* DATA FOR THE TASK
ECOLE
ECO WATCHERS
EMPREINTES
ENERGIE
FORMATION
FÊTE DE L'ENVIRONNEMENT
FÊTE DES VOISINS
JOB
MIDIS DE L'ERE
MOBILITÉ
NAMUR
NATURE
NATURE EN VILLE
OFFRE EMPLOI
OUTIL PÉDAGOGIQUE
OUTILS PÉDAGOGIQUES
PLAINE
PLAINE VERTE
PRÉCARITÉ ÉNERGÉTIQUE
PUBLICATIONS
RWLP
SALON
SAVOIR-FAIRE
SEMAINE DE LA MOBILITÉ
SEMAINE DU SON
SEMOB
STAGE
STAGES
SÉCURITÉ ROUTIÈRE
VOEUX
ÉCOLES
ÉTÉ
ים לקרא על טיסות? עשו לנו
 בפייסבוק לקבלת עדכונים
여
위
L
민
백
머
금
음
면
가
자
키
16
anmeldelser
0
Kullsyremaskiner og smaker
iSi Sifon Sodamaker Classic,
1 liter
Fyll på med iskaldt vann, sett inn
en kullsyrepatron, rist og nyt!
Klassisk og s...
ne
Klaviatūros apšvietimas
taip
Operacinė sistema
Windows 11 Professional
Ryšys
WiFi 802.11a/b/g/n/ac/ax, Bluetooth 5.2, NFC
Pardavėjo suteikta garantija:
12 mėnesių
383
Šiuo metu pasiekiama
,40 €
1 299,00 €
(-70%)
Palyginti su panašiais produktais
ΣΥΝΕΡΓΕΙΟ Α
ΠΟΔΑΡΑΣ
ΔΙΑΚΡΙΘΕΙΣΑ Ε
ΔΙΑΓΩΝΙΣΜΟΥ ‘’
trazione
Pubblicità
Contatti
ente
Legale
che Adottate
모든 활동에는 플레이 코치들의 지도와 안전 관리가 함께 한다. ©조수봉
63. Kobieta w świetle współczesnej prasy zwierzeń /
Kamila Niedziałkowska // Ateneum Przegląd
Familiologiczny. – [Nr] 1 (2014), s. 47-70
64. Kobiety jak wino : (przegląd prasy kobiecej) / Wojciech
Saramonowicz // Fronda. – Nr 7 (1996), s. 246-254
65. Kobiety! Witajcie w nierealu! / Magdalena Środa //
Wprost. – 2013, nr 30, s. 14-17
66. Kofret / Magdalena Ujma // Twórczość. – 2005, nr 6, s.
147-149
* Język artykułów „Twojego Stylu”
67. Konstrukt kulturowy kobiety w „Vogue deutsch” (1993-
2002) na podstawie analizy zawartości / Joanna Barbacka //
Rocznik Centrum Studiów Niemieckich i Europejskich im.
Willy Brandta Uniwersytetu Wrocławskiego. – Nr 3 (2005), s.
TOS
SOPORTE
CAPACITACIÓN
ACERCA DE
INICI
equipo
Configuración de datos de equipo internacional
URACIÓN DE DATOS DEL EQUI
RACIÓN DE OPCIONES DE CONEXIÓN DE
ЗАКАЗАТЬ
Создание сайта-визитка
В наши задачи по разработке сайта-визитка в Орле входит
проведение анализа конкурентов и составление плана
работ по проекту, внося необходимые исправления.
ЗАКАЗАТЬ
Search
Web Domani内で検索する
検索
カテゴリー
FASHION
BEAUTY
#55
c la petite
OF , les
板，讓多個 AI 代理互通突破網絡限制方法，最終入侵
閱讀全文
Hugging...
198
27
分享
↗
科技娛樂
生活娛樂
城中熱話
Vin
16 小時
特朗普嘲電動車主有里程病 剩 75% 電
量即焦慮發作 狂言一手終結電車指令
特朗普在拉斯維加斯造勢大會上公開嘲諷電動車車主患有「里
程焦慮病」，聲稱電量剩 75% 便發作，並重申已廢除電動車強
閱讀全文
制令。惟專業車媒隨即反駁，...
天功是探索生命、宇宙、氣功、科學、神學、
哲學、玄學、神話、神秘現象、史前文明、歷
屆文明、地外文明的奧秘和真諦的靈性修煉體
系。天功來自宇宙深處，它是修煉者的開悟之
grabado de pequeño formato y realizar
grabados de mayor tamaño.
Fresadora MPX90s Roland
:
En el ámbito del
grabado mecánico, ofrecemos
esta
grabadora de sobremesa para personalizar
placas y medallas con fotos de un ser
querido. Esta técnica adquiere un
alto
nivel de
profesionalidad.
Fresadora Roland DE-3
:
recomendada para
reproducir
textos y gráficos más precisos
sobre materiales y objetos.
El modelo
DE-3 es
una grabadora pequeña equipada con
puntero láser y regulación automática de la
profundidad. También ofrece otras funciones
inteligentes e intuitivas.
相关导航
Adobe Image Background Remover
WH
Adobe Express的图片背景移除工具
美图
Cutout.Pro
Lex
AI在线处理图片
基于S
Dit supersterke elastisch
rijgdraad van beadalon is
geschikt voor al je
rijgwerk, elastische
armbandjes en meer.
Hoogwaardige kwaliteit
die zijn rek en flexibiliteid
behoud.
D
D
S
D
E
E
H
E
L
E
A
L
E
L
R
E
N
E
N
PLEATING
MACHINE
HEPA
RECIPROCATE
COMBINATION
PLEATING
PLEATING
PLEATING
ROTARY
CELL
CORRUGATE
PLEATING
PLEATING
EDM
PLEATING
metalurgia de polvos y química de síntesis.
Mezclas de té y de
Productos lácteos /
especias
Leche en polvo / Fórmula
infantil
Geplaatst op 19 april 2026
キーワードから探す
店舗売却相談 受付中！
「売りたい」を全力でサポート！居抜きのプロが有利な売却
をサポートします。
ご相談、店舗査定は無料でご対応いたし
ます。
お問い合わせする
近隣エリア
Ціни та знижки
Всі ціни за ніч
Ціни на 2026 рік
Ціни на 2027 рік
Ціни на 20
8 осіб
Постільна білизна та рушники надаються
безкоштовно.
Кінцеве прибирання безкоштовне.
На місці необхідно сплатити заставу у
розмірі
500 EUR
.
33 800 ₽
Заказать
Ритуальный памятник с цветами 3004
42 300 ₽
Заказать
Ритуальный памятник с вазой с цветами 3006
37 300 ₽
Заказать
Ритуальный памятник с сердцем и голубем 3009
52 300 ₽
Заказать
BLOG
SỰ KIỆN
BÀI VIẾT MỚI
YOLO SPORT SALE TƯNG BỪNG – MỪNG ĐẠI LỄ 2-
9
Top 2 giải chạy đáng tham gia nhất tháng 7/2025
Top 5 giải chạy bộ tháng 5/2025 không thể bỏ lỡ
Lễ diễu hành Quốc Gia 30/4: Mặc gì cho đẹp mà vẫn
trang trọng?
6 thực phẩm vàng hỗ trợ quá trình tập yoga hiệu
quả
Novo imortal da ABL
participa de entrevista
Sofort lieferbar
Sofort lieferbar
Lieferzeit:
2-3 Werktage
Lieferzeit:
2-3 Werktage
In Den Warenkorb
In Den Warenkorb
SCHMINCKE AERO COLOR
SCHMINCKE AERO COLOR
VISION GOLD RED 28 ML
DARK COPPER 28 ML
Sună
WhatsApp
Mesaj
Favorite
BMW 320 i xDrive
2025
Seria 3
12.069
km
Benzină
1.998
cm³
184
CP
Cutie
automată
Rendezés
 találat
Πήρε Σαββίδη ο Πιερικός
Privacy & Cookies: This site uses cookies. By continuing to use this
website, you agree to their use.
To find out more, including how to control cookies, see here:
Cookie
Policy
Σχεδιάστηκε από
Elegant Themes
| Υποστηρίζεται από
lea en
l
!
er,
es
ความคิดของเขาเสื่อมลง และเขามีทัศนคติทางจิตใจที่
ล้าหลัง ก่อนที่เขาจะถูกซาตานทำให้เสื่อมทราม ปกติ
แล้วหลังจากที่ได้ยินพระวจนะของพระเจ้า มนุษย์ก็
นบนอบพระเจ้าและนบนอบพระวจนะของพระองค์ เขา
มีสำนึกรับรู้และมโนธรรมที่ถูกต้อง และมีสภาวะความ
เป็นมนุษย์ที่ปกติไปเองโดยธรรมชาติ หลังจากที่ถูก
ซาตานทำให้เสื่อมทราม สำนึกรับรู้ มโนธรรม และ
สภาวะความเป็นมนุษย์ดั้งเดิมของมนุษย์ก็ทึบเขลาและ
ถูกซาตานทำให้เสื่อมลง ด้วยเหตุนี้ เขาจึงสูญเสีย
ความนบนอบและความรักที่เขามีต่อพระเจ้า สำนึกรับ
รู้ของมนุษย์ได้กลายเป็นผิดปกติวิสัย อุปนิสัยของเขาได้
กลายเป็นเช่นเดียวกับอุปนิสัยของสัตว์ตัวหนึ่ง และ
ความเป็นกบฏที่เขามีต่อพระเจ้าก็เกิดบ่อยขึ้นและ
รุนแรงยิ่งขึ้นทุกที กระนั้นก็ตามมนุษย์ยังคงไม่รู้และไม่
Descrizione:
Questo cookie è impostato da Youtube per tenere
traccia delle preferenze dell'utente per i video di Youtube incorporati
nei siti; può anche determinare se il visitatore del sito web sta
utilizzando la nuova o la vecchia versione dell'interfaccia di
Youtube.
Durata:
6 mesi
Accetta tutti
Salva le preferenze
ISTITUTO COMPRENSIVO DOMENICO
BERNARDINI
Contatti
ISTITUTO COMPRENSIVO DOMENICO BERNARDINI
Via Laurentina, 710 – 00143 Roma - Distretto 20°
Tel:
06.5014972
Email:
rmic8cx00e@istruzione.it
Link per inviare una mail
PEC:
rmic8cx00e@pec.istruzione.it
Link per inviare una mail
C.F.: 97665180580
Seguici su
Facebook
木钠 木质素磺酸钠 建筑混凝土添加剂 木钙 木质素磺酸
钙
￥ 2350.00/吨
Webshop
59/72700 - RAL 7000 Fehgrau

* REQUIRED ACTION
When a line in the listing has the word "Adobe", return that line.

* RESULT BELOW
Adobe Image Background Remover
Adobe Express的图片背景移除工具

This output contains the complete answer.